3/4-inch copper pipe
at all three corners
of the base plate
serve as a lightning
gap on my insulated
base Rohn 45g tower.

 

 

This tower has ~100 two-hundred foot long buried radials of #16
bare solid copper wire. The radials serve as RF and primary lightning grounds. 

 

 

 

 

 

 

 

 

 

 

 

 

 

 

 

 


Insulated tower lighting gap

 

 

 

 

 

 

The
arrows point to
burned marks where
lighting has caused
arcs across the gap.

I
bend the pipe in or
out to change the
gap.

 

 

 

 

 

 

 

 

 

 

 

 

 

 

 

 

 

 

 

 

 

 

 


Ground buss at tower brazed to copper rods

 

 

 

 

 

The AWG 6 gauge radial buss is brazed to the copper pipes.

The
ground buss of this
tower has one
hundred 200-ft long
radials attached.
The radials are #16
AWG solid tinned
copper buss wire.

 

 

 

 

 

 

 

 

 

 

 


Ball
Gap Lightning Gap

My
300-ft tall Rohn 55G
has a ball gap at
the base.


Rohn tower insulated base

 

 

 

 

 

 

 

 

 

 

 

 

 

 

 

 

 

 

 

 

 

 

 

 

 

 

 

 


Rohn tower ball gap lightning suppressor

 

 

 

 

This
is the much
preferred commercial method.

 

 

 

 

 

 

 

 

 

 

 

 

 

 


bc tower static drain chokes

 

 

These are very expensive commercial static drain chokes for AM
BC towers. They are approximately 18 inches long.

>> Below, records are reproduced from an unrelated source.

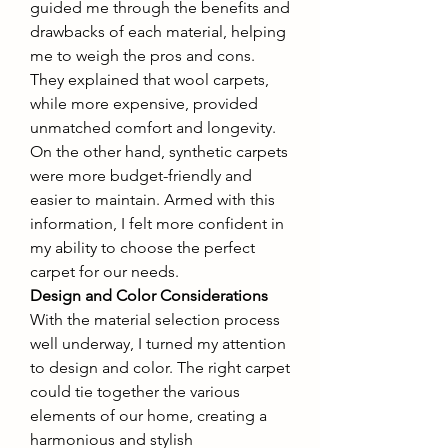
guided me through the benefits and 
drawbacks of each material, helping 
me to weigh the pros and cons. 
They explained that wool carpets, 
while more expensive, provided 
unmatched comfort and longevity. 
On the other hand, synthetic carpets 
were more budget-friendly and 
easier to maintain. Armed with this 
information, I felt more confident in 
my ability to choose the perfect 
carpet for our needs.
Design and Color Considerations
With the material selection process 
well underway, I turned my attention 
to design and color. The right carpet 
could tie together the various 
elements of our home, creating a 
harmonious and stylish 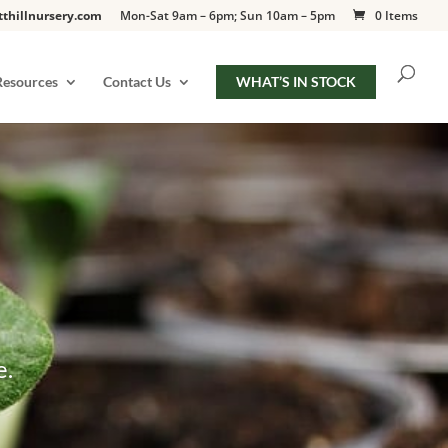
tthillnursery.com
Mon-Sat 9am – 6pm; Sun 10am – 5pm
0 Items
Resources
Contact Us
WHAT’S IN STOCK
e.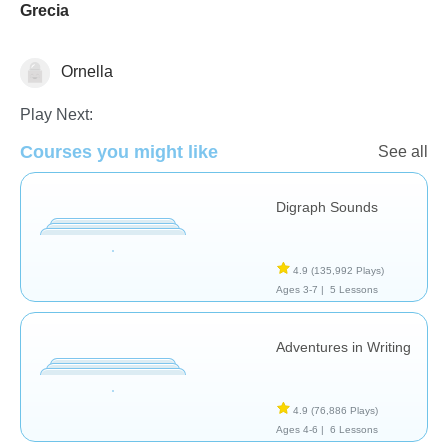
Grecia
Ornella
Stories
Play Next:
Courses you might like
See all
Digraph Sounds
4.9
(135,992 Plays)
Ages 3-7 |
5 Lessons
Adventures in Writing
4.9
(76,886 Plays)
Ages 4-6 |
6 Lessons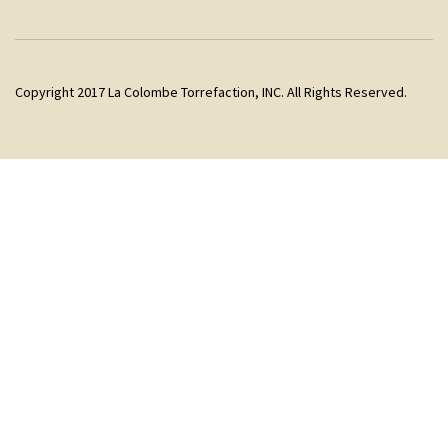
Copyright 2017 La Colombe Torrefaction, INC. All Rights Reserved.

Contrary to myths and false claims, static drain chokes do NOT
reduce chances of lightning strikes. They also do not divert significant charge
or protect equipment from strike damage, or nearby strike damage.

Static drain chokes accomplish  ONLY one
thing.

Static drain chokes prevent electric fields from trickle
charging a tower that has no resistive or DC path to earth. For example, my
insulated 300-foot tower will charge to several thousand volts when brisk
breezes flow, especially before storms. Walking up to the tower and touching it,
on a day with a brisk breeze, produces quite a “wake-up shock”.

 

 

 

 

 

 


BC tower static choke

 

 

 

 

I’ve measured up to 5 mA of base current while the tower is
charging without severe local storms, and nearly 100 mA when clouds are low and
weather very threatening, but typically current is far down in microamperes.
Even 100k ohms leak resistance will hold the tower base down to a few volts or
less, except when lightning flashes. During lightning storms, base chokes have
virtually no effect at all on surge currents or surge voltages. They absolutely
do NOT reduce damage from distant strikes or closer strikes. They simply act as
a trickle drain to prevent a tower without any earth leak-resistance path from
climbing.

A tower fed through a series capacitor can charge the series
capacitor to several thousand volts. When the capacitor arcs, it can damage
things downstream. Static drain chokes prevent this type of damage.